I was a little bit disappointed with Gary, that he was dropping the thread without acknowledging any of the excellent contributions. After all it was a promotion for GPO. So I thought I would help him out a little!  First he came out fighting! -These were no good results. doob was the clear winner, and no, he would not give you both a prize because he made the rules! Then he started editing his messages to soften it up, and voila you got a prize too! Of course I didn't know that you already had GPO. I just wanted that credit was given when credit is due...


----------



## synergy543 (Sep 16, 2005)

Hi Hans,

Thanks for the info on the history of the thread. I had no idea that Gary had edited his comments and changed his position. Things like that happen on NS quite a lot it seems. Just a reflection of real life here in America I guess  - watch the white washing and rewriting of history on Katrina. Well, I have a "colorful" history on NS and was banned at one point. Early on, when I was buying sound libraries, I bought Donnie Christians as I thought it sounded quite interesting. However, I soon discovered that anytime I mentioned anything about these wonderful sounds I found myself being attacked, banned or accused of being Donnie in disguise! I was even banned from another music site for writing nice things about Donnie's sounds on a different list! And as a result, I've found myself caught in the middle of many disputes. In the end, after 18 e-mails I was finally re-instated at NS and at the other music forum. So I may have developed a "reputation" for standing up for what I believe sounds good? I don't know. I actually do also find GPO quite interesting in addition to all of the hi-end libs I have so I'm actually a pretty open-minded guy (I like to think).

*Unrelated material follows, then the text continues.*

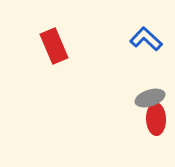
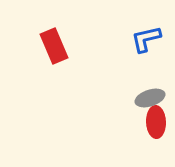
blue L-shape: rotated 56 degrees counterclockwise
red ellipse: moved 3 px down
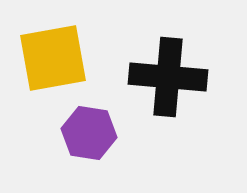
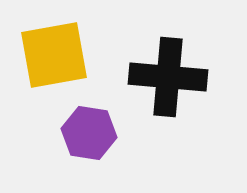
yellow square: moved 1 px right, 3 px up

Here's is a link to the latest of my favorite sound demos I've run across. Its a demo of Han's Malmsjo played by Miguel Pessoa. His playing reminds me very much of Art Lande (does anyone know?) who played often with Jan Garbarek. Han's, does he have a web site? Where can I hear more of his work?

http://www.artvista.net/Mp3's/192%20Kbit/Malmsjo%20Full%20Demo.mp3 (http://www.artvista.net/Mp3's/192%20Kbi ... 20Demo.mp3)

Try to get that sound with your Steinway or Bosendorfer samples!

P.S. For anyone that thinks there is patronage going on its absolutely not true. I have e-mail time tables to prove it and others I'm sure will back me up - we were discussing this way before these threads. The above demo is just a great performance I happened to run across and anything else is purely coincidence. Have a listen.


----------



## Hans Adamson (Sep 16, 2005)

Thanks Greg,

Miguel Pessoa's website is:

http://www.sirmigs.com/

I will soon have another Malmsj? demo up by Miguel. It will probably be up by Monday!


----------